# T/C Maxiball 54 Caliber



## CROC (Sep 12, 2007)

I am running low on my preferred bullet the T/C Maxiball in 54 caliber. I haven't been able to find any and it LOOKS like they have been discontinued. Anyone else ran into this issue? They still make it for the 50 but I have been told that the 54 is discontinued. I have T/C 's # but it's a Monday - Friday thing. :doh:


----------



## Mavis13 (Oct 29, 2007)

I've the same problem with my .45. You'll have to get a mold and cast them to be garenteed a supply. Ebay has .54 maxi molds from time to time. I got a .45 maxi ball mold from there just last week. My brother shoots a renegade in .54 and has had good sucess with a hornady Great Plains; he orders them from cabelas; I've seen them in stock. The powerbelts shoot well too for him but are pricey. Otherwise I'd just hunt with a patched ball; it's heavy enough for all game in Utah. He has a 1/48 twist if that helps you any.
Good luck


----------



## royta (Sep 26, 2007)

It's a dang good thing I didn't shoot too many yesterday.

Here is a pic of three at 50 yds with a .54 cal Thompson Center Renegade, an older one with regular iron sights, single trigger, steel butt plate. 90 grains of Pyrodex RS. What a shoulder pounder!!


----------



## Critter (Mar 20, 2010)

That 90 grain load is a push over. When I first bought my Renegade I was trying to shoot those same maxi balls over 110 grains of powder, now that was a shoulder buster. I settled on 90 grains and have taken a dozen elk and a few deer with it. One thing about those 430 grain maxi balls is that once a animal is hit with them they know that they have been hit and don't go very far. 

I have never bought a factory one but have been molding my own for years now. That is part of a muzzle loader that I do enjoy. I do see a few boxes of them sitting on store shelves in out of the way areas but if you want to shoot them you need to start collecting lead and and mold and going to work


----------



## Bears Butt (Sep 12, 2007)

Croc, You buy a mold, we have handles and a melting pot and I have lots of pure lead you can have! Just mold me up a few too. My gun likes those bullets as well as the ones I prefer.

You talked about a shoulder pounder, when I first was introduced to the Great Plains 425 grain bullets, the paperwork in the box recommended 120 grains of ffg behind it. I loaded up the recipe just like they suggested.
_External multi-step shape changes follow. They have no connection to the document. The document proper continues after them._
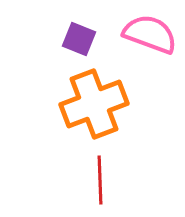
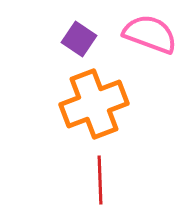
purple square: rotated 12 degrees clockwise
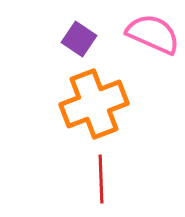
pink semicircle: moved 3 px right; rotated 4 degrees clockwise
red line: moved 1 px right, 1 px up
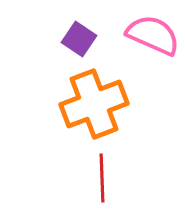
pink semicircle: moved 1 px down
red line: moved 1 px right, 1 px up
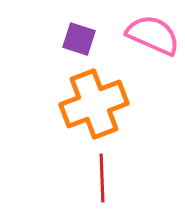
purple square: rotated 16 degrees counterclockwise
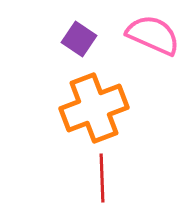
purple square: rotated 16 degrees clockwise
orange cross: moved 4 px down
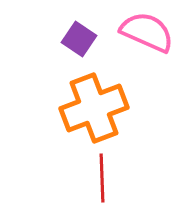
pink semicircle: moved 6 px left, 3 px up
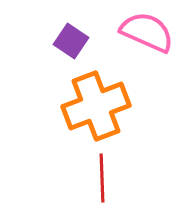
purple square: moved 8 px left, 2 px down
orange cross: moved 2 px right, 2 px up
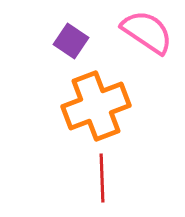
pink semicircle: rotated 10 degrees clockwise
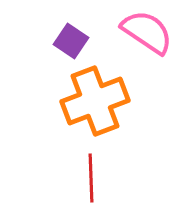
orange cross: moved 1 px left, 5 px up
red line: moved 11 px left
I spread out my thick blanket and took a prone position shot! When the cap popped and the smoke cleared I was laying there holding what I thought was a busted collar bone! I was done for the day!

After much practice I finally settled on 90 grains and it has been working ever since.


----------



## Critter (Mar 20, 2010)

I just checked and there are molds on Ebay and if you don't want to go that route there is a guy on Gunbroker that is selling them lubed or unlubed.


----------



## royta (Sep 26, 2007)

Prone? Ouch! I couldn't even imagine a prone shot with only 90 grains.


----------



## Mavis13 (Oct 29, 2007)

Looks like you can still get them from Track of the Wolf
http://www.trackofthewolf.com/List/Item.aspx/129/1
But I ordered some .45 maxi's from them last month and was not impressed. They over charged me for my order; when I contacted them they told me I hadn't been charged and was still on back order. I had to argue with them to convince them I had the bullets in my hand and they had indeed over charged me as I could see their name on my CC statement. They did finally admit I was right and fixed it but I'm not impressed. Also they were poorly cast lots of wrinkles and chunks missing out of the skirts. And were very hard so they were nearly impossible to load after two shots I had to hammer them down so accuracy was crap with the nose all mangled. I promptly purchased a mold on ebay and now cast my own. They load easy and shoot fairly well; I need to spend more time finding the right load.

Looks like Dixie's got them too. I've not ordered from them.

http://www.dixiegunworks.com/product_info.php?cPath=22_99_311_313&products_id=1364


----------



## CROC (Sep 12, 2007)

Thanks, for the help Mavis13!!!


----------